И научная жизнь в городе была богатая. Вот Институт Патона — для того времени это был высочайшего уровня институт. Институт кристаллографии или физики твердого тела тоже прекрасный. Я сейчас не помню точно, как он назывался. Кто-то из моих одноклассников успел окончить там аспирантуру. Там были получены первые результаты в области выращивания искусственных алмазов. Кто-то из моих одноклассников смог на это опереться, делая карьеру уже в американских университетах. Некоторые из них учились в Киеве, как я уже говорила, а когда в 1970-80-х началась, можно сказать, массовая эмиграция, ребята уехали почти сразу. Я помню, что уже в младших классах некоторые мои одноклассники уезжали со своими родителями, хотя это было очень сложно.

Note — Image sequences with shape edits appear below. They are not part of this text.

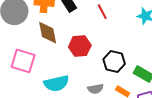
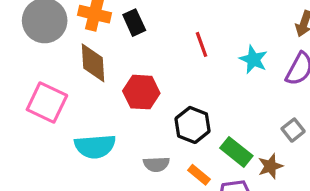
red line: (102, 12) -> (202, 44), moved

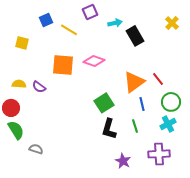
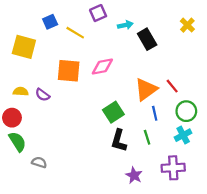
yellow square: (22, 43) -> (24, 47), size x1.6
pink diamond: (94, 61) -> (102, 66), turned -30

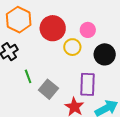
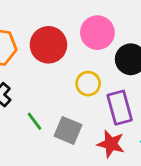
pink circle: (88, 30) -> (97, 33), size x1.5
yellow circle: (72, 47) -> (88, 84), moved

Ну, традиционно родителей выгоняли с работы, тяжело было выживать, и вокруг всего этого даже в школе складывалась довольно напряженная атмосфера.

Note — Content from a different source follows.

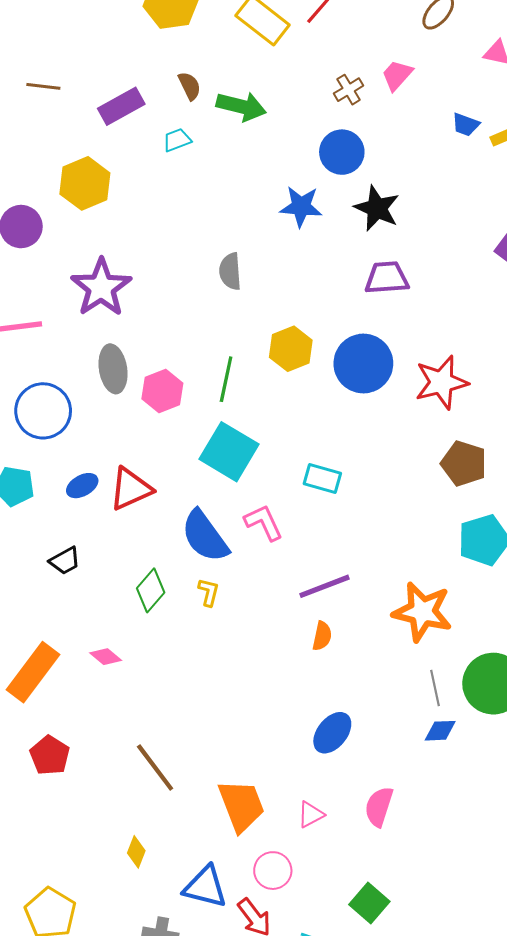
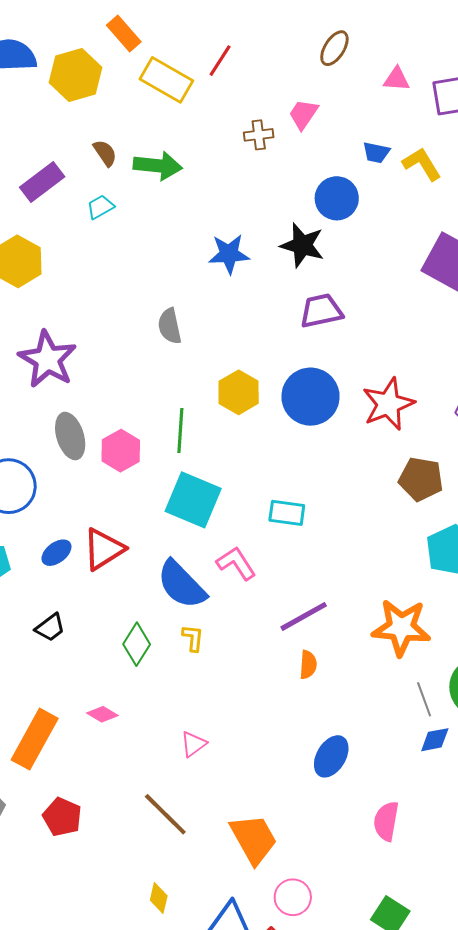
brown cross: (349, 90) -> (259, 135), turned 32
blue circle: (342, 152) -> (337, 198), moved
pink triangle: (311, 815) -> (194, 744), moved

Естественнонаучные институты были сильными, но была и гуманитарная наука, была и литература. Между прочим, книжные магазины в Киеве были особенно хороши. Я уже говорила о культе книг, которые читали все в нашем окружении, и даже не в ближайшем. Очень многое можно было читать, потому что некоторые книги были доступны на украинском языке или их можно было прочитать в журнале иностранной литературы «Всесвiт». Там работал Виталий Коротич. На украинском выходило довольно много того, что не могло пройти на русском. В целом, конечно, цензура на Украине была жесткая, замороженность сильнее, чем даже в России. А вот процессы размораживания на Украине шли более бурно. Просто они позже там начались. Но была украинская интеллигенция, которая пользовалась возможностями издавать что-то на украинском. Там осуществлялась политика поддержки национальной культуры, и украинские издательства финансировались хорошо. Я говорю по-украински так же, как по-русски, поэтому с чтением на украинском проблем у меня быть не могло. В школе дети не очень охотно учили украинский, большинство школ были абсолютно русскими. И это отражалось на языковой практике населения. Сейчас это пытаются искоренить: сейчас специальных русских школ не осталось. Но есть и такие, в которых, как и в моей первой школе, углубленно изучается русский язык, а в остальном они стали украинскими.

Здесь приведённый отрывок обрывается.